A major business group argues the minimum wage must remain frozen until mid-next year if people are to get back into work as the pandemic eases.
The nation has posted the worst employment figures on record as a result of the COVID-19 crisis, with 600,000 people losing their jobs and the unemployment rate spiking to a five-year high of 6.2 per cent.
“We should take stock of yesterday’s confronting unemployment and underemployment figures,” Australian Chamber of Commerce and Industry CEO James Pearson said.
“This is not time to be talking about wage increases when hundreds of thousands of Australians have lost their jobs or can’t get enough hours of work.”
The Treasury still expects the unemployment rate to spike to 10 per cent in the June quarter.
In its submission to the Fair Work Commission’s annual review of the minimum wage, ACCI argues 2020 is one of those “extraordinary years” in which minimum wages should not be increased.
“We cannot afford to place even more jobs at risk by making the cost of employment higher,” Mr Pearson said.
“In particular we cannot afford a four per cent increase, which would be the highest increase in a decade, as has been proposed by the ACTU.”
ACCI says Australia already has one of the highest minimum wages in the world, and which has consistently risen by more than prices for a decade, particularly in the past three years.
The minimum wage is $740.80 per week.
Even with no increase in 2020, ACCI says employees on minimum wages will retain increased purchasing power, and all indications are that inflation will remain low.
Industrial Relations Minister Christian Porter made his views clear earlier this week.
“To propose a very substantial increase to the world’s highest minimum wage, at precisely the time that businesses are at the weakest point, perhaps ever in Australia’s history, I think is just a wrongheaded submission,” he said.
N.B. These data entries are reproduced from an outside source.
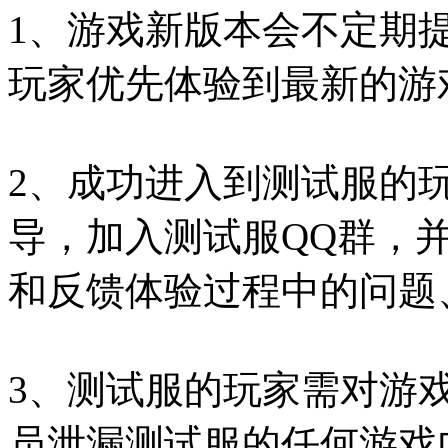
1、游戏新版本会不定期
玩家优先体验到最新的游
2、成功进入到测试服的
导，加入测试服QQ群，
和反馈体验过程中的问题
3、测试服的玩家需对游
员泄漏测试服的任何游戏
The annual minimum wage debate comes at a time of sluggish wage growth more generally.
Figures this week showed wage growth was already easing heading into the pandemic, and economists expect it will weaken even further in coming months because of the collapse in the labour market.
Wages grew by 2.1 per cent in the year to the March quarter, down from 2.2 per cent as of December.
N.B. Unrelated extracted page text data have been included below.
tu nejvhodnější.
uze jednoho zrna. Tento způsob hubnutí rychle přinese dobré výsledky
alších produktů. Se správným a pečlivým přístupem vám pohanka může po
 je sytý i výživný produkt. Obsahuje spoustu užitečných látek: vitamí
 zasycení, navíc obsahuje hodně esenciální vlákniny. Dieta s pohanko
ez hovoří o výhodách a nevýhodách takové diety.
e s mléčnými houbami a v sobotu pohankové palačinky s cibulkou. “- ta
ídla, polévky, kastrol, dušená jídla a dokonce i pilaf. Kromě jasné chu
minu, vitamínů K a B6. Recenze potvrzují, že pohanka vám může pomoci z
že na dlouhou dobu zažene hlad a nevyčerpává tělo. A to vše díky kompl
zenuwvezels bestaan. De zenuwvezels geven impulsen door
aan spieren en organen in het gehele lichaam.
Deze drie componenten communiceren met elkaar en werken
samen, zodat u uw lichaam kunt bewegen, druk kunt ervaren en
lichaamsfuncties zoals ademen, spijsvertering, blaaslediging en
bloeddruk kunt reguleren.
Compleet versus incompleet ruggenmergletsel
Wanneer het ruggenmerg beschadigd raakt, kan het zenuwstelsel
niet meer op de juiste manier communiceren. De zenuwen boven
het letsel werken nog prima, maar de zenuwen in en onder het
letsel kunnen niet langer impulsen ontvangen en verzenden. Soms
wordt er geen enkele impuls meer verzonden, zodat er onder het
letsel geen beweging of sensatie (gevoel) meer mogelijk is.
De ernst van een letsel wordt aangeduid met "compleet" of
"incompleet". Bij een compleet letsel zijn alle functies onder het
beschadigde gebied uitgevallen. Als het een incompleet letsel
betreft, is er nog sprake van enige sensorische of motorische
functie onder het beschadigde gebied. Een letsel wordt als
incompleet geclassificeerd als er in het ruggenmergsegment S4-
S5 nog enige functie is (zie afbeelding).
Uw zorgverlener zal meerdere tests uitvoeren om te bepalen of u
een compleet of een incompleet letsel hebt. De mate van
This was under the rate of inflation at 2.2 per cent and well below the long-run average of three per cent.
Federal government figures show new enterprise bargaining agreements concluded in the December quarter were struck at an average annualised growth rate of 2.7 per cent for a second quarter in a row.
Agreements in the private sector also remained at a rate of 2.7 per cent, while those in the public sector eased to 2.5 per cent from 2.6 per cent.